Spread 3: Spot illustrations of the fancy things Nancy loves. NEW ACTION

Spread 4: Nancy gets the idea to give her family fancy lessons. She posts a sign on the fridge. NEW ACTION, NEW SETTING

Spread 5: Nancy’s family attending their fanciness lesson. NEW ACTION

Spread 6: Nancy brings her family some fancy clothes. NEW ACTION

Spread 7: Nancy’s family is dressed up. They decide to go out to dinner. Nancy jumps up and down with excitement. NEW ACTION, NEW EMOTION

Spread 8: Nancy and family strut outside on the way to the car. All have noses in the air, looking fancy. NEW ACTION, NEW SETTING

Spread 9: Nancy’s family enters the King’s Crown restaurant. NEW SETTING, NEW ACTION

Spread 10: Nancy’s family sitting at a table eating pizza. NEW SETTING, NEW ACTION

Spread 11: Nancy goes to get ice cream for her family. NEW ACTION

Spread 12: Nancy trips carrying the ice cream and it splatters all over her. She looks surprised. Everyone stares. NEW ACTION, NEW EMOTION

Spread 13: Two images of Nancy. Her expression changes from surprise to tears as her parents try to help her clean up. NEW ACTION, NEW EMOTION

Spread 14: Back at home, the family is back in non-fancy attire, and having homemade sundaes. Nancy looks happier. NEW SETTING, NEW ACTION, NEW EMOTION

Spread 15: Nancy’s parents tuck her in to bed.

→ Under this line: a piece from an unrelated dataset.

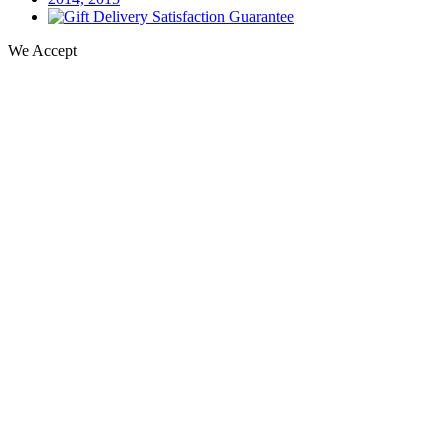
We Accept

She looks tired and happy. NEW SETTING, NEW ACTION, NEW EMOTION

So what’s the takeway…?

While I expected new action on each page of these great picture books, I was surprised by how often new action was combined with new settings, new emotions, and new characters. I found this to be especially true around the presentation of the story problem (spreads 3-4) and around the climax and resolution (spreads 12-15). It seems intuitive, but it was fun to see it play out in a similar way in these very different stories. I’ll be paying more attention to this as I read my next slew of library books.

17 thoughts on “Craft Book Read-Along: Writing Picture Books – Keeping the Listener Involved with the Story

  1. Genevieve Petrillo says:

    Great analysis! Thanks for doing the work! Doesn’t it just drive you nuts when you see books all shiny and new sitting on the shelf with none of the elements that we KNOW they need, missing elements that we struggle to include? Ugh.

  2. danacarey1 says:

    Carrie, thanks so much for this great summary. We’re told again and again that the page turn is such an important part of the picture book and you’ve given us the essentials to really analyse whether or not they are working.